Transcribed page contents

######

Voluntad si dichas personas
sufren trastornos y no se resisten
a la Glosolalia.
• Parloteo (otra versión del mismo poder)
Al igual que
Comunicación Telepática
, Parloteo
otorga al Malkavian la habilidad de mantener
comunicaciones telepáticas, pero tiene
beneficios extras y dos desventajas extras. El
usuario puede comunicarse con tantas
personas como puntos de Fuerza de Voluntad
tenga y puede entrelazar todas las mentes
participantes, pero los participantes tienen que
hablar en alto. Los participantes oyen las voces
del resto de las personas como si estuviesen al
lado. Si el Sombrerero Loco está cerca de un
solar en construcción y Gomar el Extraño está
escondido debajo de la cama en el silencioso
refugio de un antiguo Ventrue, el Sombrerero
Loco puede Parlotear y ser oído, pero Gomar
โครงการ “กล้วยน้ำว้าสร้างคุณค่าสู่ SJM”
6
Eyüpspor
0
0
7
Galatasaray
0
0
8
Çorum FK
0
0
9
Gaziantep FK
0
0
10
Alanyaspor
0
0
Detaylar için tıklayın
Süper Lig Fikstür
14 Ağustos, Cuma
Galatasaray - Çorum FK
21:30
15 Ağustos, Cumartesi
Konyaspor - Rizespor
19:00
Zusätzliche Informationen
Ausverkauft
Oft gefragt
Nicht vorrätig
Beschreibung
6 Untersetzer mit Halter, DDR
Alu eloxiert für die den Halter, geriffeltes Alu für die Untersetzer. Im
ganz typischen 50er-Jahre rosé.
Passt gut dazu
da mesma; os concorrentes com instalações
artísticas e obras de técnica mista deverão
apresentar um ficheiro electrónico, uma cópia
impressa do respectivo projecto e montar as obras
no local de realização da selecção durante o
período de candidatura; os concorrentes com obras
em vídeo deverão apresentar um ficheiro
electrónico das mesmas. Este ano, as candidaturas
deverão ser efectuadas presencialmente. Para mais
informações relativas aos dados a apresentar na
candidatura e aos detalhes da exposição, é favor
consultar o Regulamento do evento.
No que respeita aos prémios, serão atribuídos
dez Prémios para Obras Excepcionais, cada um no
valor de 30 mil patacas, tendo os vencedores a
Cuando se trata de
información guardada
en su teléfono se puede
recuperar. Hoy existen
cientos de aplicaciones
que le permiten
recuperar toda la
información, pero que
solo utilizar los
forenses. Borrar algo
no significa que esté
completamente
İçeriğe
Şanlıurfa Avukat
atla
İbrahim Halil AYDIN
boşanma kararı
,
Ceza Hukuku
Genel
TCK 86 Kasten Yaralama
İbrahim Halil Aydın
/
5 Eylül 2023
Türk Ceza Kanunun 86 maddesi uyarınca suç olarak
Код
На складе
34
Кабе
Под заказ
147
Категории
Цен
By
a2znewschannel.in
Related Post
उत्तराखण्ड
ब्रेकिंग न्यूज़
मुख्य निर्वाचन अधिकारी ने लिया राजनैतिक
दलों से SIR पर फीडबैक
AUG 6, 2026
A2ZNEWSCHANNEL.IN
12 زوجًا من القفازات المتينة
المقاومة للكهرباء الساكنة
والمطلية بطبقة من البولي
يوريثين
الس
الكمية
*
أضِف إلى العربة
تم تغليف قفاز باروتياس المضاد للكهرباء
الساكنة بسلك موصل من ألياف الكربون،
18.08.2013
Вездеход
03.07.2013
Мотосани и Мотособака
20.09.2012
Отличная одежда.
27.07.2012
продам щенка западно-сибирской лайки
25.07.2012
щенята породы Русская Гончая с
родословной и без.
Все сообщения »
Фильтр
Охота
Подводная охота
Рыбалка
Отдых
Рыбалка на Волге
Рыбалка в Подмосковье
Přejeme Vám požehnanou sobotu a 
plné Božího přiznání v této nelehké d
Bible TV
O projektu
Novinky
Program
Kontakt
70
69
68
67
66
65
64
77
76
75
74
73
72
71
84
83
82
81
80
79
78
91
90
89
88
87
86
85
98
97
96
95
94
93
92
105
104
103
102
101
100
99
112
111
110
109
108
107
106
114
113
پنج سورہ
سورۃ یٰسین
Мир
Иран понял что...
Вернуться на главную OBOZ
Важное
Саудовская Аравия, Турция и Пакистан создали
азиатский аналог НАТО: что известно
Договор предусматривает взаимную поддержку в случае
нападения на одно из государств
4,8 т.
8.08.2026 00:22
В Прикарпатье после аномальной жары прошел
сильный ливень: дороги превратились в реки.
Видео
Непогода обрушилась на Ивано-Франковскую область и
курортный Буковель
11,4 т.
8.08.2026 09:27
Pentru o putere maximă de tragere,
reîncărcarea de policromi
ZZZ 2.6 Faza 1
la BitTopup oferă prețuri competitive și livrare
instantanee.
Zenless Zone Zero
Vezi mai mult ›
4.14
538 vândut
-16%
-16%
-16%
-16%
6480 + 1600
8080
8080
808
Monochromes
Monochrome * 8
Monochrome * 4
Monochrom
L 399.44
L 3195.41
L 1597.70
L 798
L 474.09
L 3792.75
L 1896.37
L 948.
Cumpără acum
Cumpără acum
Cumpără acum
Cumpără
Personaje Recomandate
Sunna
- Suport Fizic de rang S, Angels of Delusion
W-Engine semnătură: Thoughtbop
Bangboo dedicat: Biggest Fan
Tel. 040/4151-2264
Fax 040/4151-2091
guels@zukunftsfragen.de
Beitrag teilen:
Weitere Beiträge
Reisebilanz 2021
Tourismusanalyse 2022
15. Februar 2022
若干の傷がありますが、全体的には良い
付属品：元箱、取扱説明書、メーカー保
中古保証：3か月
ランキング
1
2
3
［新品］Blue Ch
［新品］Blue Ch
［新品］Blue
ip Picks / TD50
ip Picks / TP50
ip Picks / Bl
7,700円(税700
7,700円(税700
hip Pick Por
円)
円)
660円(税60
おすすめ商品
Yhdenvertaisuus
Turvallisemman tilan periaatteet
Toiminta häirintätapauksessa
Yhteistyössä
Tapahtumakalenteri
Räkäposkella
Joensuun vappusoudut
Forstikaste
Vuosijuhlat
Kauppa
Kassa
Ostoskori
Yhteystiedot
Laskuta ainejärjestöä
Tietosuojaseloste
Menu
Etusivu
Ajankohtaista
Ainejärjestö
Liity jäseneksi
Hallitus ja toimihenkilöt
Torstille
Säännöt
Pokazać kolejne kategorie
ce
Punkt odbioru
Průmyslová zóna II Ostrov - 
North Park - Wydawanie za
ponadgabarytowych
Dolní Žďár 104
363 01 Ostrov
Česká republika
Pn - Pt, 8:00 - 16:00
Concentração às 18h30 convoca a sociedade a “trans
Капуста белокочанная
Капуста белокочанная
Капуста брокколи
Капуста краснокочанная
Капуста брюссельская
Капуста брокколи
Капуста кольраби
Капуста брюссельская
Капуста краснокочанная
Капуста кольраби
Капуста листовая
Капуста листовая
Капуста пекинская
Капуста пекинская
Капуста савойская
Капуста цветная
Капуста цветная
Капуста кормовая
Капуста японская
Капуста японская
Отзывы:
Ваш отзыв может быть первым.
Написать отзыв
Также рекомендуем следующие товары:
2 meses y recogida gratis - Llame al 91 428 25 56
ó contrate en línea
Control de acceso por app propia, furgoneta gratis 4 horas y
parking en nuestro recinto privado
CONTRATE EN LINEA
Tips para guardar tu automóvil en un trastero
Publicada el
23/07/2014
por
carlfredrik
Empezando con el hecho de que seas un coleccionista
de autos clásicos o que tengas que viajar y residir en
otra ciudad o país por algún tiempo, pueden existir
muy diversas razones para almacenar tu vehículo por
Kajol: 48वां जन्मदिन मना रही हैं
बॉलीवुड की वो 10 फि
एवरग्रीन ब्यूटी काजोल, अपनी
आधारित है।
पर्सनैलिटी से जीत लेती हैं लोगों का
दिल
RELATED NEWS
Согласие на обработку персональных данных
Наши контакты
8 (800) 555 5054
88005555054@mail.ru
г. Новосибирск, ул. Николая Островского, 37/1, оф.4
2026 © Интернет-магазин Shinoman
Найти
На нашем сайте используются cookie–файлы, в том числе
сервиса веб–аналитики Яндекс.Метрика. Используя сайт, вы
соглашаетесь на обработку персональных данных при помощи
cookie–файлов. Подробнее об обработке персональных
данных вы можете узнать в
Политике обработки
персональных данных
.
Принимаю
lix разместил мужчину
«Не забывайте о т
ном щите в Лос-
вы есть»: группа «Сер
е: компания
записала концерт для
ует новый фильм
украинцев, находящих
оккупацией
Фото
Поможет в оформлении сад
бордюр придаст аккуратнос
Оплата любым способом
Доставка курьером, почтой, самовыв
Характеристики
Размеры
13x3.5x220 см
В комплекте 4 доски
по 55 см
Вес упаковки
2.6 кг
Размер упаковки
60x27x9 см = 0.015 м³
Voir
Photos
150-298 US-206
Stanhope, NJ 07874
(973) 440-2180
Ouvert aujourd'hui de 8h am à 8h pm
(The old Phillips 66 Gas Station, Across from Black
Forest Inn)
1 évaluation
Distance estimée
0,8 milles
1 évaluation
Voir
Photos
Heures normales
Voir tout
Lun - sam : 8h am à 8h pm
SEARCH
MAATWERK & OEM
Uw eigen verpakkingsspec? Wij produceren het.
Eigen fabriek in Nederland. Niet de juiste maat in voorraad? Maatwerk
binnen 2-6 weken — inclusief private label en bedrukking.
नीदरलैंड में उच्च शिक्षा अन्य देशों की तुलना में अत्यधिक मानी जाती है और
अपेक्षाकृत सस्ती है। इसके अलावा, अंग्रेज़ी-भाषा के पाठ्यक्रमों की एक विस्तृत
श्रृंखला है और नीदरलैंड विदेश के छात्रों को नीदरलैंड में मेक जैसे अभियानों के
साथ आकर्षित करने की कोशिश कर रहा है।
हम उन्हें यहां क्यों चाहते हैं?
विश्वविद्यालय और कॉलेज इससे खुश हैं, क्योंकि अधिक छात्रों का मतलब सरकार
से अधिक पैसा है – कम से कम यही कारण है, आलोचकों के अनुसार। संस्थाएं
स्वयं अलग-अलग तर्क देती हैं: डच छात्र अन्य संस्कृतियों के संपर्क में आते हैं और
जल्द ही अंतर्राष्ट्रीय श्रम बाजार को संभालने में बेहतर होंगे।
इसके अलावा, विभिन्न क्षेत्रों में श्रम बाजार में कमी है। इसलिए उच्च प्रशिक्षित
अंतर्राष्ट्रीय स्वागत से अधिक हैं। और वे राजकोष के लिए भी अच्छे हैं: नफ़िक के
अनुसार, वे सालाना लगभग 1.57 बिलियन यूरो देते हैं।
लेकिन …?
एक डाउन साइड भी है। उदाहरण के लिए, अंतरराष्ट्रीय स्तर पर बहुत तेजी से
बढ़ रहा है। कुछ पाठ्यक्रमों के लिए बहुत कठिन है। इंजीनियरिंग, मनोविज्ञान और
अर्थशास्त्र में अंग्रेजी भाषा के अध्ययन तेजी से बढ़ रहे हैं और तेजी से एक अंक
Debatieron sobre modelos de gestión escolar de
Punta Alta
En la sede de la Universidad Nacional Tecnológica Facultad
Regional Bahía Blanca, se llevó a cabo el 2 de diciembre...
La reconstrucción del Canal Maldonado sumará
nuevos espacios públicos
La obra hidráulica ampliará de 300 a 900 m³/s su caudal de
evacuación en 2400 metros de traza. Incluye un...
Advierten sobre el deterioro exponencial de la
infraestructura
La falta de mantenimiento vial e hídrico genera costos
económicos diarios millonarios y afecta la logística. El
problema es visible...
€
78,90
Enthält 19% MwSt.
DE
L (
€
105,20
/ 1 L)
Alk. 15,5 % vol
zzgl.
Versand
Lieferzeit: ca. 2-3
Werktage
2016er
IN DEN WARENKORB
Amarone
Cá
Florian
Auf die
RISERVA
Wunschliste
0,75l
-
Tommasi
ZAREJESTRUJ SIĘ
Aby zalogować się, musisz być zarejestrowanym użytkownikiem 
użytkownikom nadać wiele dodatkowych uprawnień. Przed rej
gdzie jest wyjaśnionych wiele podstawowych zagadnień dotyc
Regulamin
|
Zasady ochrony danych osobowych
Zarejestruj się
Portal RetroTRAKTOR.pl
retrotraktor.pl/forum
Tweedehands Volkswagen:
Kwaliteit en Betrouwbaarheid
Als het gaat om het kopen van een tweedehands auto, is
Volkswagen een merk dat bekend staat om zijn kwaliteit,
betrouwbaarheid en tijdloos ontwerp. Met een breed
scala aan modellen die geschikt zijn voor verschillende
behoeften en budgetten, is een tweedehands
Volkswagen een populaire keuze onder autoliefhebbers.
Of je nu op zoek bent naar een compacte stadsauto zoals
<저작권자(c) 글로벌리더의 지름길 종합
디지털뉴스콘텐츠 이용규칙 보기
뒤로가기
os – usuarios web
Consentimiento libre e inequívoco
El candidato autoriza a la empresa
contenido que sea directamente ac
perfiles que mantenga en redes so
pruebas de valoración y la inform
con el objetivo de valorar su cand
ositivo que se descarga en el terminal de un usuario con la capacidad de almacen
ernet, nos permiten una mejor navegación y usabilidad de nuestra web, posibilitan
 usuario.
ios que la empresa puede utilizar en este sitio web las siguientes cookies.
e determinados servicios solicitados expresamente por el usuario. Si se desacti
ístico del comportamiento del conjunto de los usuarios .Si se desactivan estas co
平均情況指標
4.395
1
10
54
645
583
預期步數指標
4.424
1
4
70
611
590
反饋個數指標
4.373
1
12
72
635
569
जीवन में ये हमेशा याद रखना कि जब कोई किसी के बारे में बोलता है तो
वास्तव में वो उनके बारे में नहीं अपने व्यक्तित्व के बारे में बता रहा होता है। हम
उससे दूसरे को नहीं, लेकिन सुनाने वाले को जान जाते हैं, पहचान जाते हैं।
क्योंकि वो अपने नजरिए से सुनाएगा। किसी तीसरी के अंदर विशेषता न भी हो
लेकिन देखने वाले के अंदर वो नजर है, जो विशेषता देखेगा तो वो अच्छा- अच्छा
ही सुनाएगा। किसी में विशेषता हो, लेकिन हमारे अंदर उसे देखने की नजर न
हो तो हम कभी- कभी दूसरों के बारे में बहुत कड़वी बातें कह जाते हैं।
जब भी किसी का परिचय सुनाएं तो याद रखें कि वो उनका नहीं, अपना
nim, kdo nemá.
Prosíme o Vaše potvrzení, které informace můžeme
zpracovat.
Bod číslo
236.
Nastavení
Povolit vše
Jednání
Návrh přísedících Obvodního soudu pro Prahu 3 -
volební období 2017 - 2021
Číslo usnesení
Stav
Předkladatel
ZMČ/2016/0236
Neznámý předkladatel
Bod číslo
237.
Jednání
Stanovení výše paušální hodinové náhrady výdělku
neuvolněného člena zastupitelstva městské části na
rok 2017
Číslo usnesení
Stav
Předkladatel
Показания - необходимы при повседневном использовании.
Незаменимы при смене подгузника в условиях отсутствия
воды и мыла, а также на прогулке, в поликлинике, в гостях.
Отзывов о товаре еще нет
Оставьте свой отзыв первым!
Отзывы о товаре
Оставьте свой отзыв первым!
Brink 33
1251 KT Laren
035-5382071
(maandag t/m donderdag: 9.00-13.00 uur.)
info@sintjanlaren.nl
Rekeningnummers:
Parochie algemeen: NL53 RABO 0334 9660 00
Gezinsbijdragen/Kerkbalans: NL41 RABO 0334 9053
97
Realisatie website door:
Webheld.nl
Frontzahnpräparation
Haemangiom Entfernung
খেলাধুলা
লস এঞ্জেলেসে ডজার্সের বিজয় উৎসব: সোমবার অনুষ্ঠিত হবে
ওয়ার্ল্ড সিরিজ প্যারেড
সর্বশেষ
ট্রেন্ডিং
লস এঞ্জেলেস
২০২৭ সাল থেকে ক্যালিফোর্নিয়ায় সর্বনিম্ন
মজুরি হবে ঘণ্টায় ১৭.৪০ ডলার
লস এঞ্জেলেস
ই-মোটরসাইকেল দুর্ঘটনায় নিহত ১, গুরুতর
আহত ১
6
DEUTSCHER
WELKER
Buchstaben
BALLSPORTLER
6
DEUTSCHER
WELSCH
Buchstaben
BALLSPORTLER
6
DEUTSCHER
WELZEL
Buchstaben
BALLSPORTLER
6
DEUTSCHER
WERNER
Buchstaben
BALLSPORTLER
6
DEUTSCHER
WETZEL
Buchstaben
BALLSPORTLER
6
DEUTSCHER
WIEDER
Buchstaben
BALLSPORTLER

######

[WORK ORDER]
Which lines of the data contain "zijn"? Copy them all.

[TASK RESULT]
Volkswagen een merk dat bekend staat om zijn kwaliteit,
scala aan modellen die geschikt zijn voor verschillende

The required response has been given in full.